For agent builders: Your browser automation stack gets simpler. No more maintaining screenshot pipelines, vision model integrations, or brittle CSS selectors. If the target website supports WebMCP, you get structured tool access with guaranteed parameter validation and typed responses. The tool management patterns you already use for server-side MCP translate directly. Your prompt engineering gets simpler too, because you no longer need to describe UI elements in system prompts.

For website owners: WebMCP is the new structured data. Just as Schema.org markup made content machine-readable for search engines, WebMCP makes functionality machine-callable for agents. Agent-ready websites get preferential treatment from agent platforms because they are cheaper (89% fewer tokens) and more reliable (98% accuracy) to interact with.

For platform teams: WebMCP tools should be first-class citizens alongside server-side MCP tools. An agent orchestrating a customer workflow might call a backend MCP server to check inventory, then invoke a WebMCP tool to complete the purchase in the user's session. Your monitoring and analytics need to track both. Scenario testing should cover both tool types.

For the agentic web: Dan Petrovic called WebMCP "the biggest shift in technical SEO since structured data." Agents will prefer sites that publish tool contracts over sites that require screen scraping. The cost differential alone (89% token savings) makes WebMCP-enabled sites the rational choice for every agent platform.

Getting Started Today

WebMCP is available now in Chrome 146 Canary behind a flag. The spec is a draft and breaking changes are expected, but the developer experience is ready for prototyping. Here is the five-step path from zero to a working tool.

Step 1: Enable the flag. Open chrome://flags in Chrome Canary (146+), search for "WebMCP for testing," and enable it.

Step 2: Start with the Declarative API. Pick one form on your site. Add toolname, tooldescription, and toolparamdescription attributes. Verify with the Model Context Tool Inspector Chrome extension.

Step 3: Graduate to the Imperative API. For dynamic interactions, register tools with navigator.modelContext.registerTool(). Always guard with if ('modelContext' in navigator) for graceful fallback.

Step 4: Test with real agents. Connect a browser-based agent (or use Chrome's built-in Gemini integration) and verify that tool discovery, invocation, and result handling work end-to-end.

Step 5: Layer with server-side MCP. Your existing MCP server handles headless workflows. WebMCP handles browser interactions. Same tool catalog, different transports.

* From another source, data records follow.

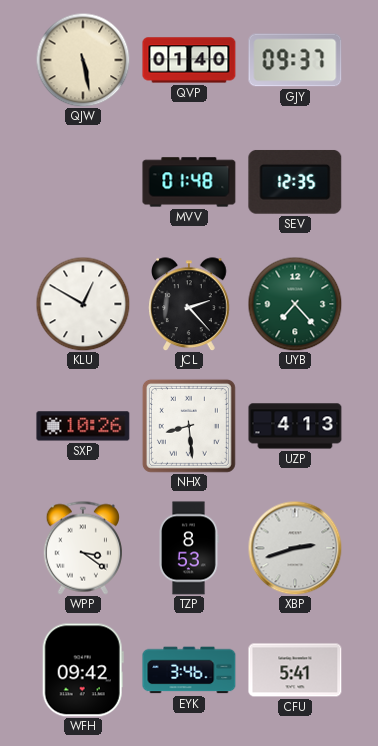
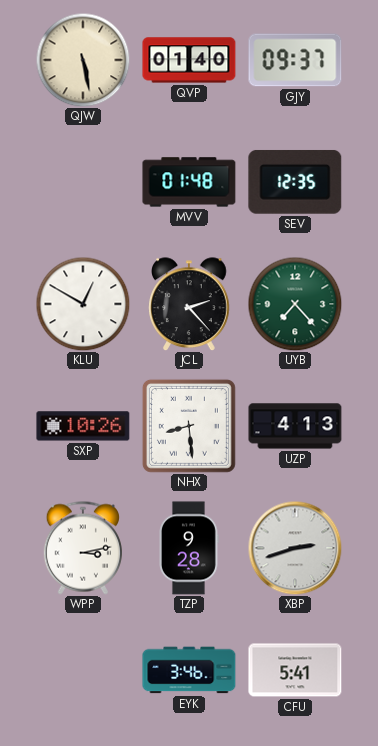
WPP: 3:21 -> 3:13
TZP: 8:53 -> 9:28
WFH: 09:42 -> none
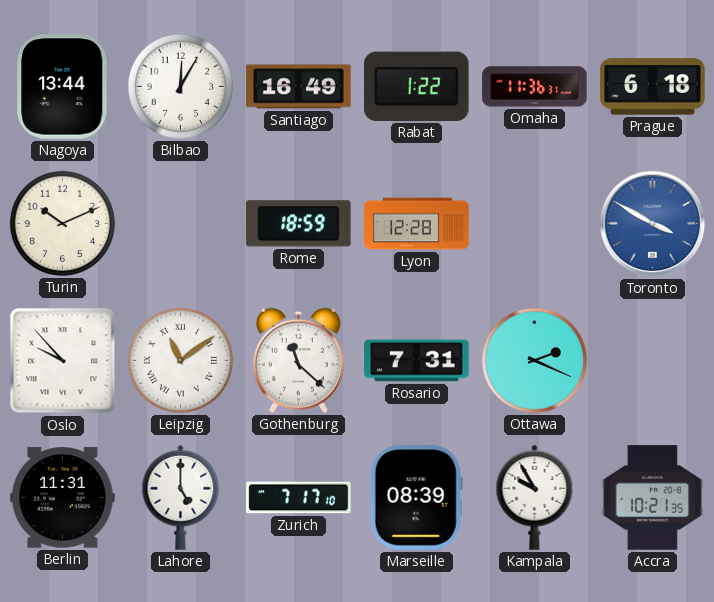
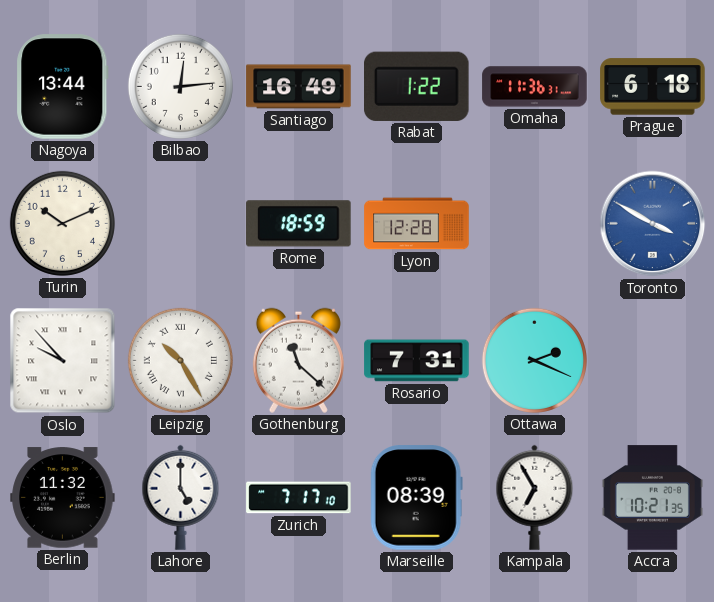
Bilbao: 12:05 -> 12:14
Leipzig: 11:09 -> 10:25
Berlin: 11:31 -> 11:32
Kampala: 9:55 -> 6:55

The spec lives at github.com/webmachinelearning/webmcp. The W3C Community Group is active and accepting feedback.

WebMCP turns the web from something agents scrape into something agents call. Structured tool contracts are better in every dimension: cost, accuracy, reliability, security. With Google and Microsoft jointly pushing the spec through W3C, adoption is moving fast.

Our agent stopped screenshotting web pages. Yours should too.